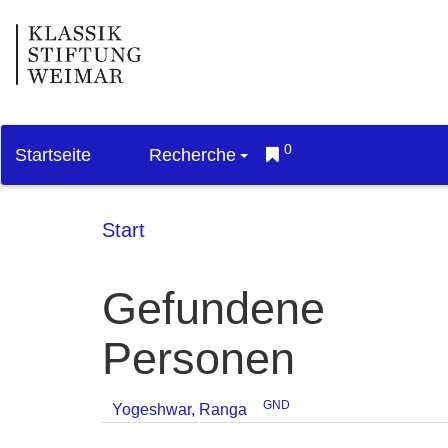
0
Startseite
Recherche
Start
Gefundene
Personen
GND
Yogeshwar, Ranga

━━━━━━━━━━

● **WHAT YOU NEED TO DO**:
Set down every entry above without alteration, but print no images.

● **TASK ANSWER**:
0
Startseite
Recherche
Start
Gefundene
Personen
GND
Yogeshwar, Ranga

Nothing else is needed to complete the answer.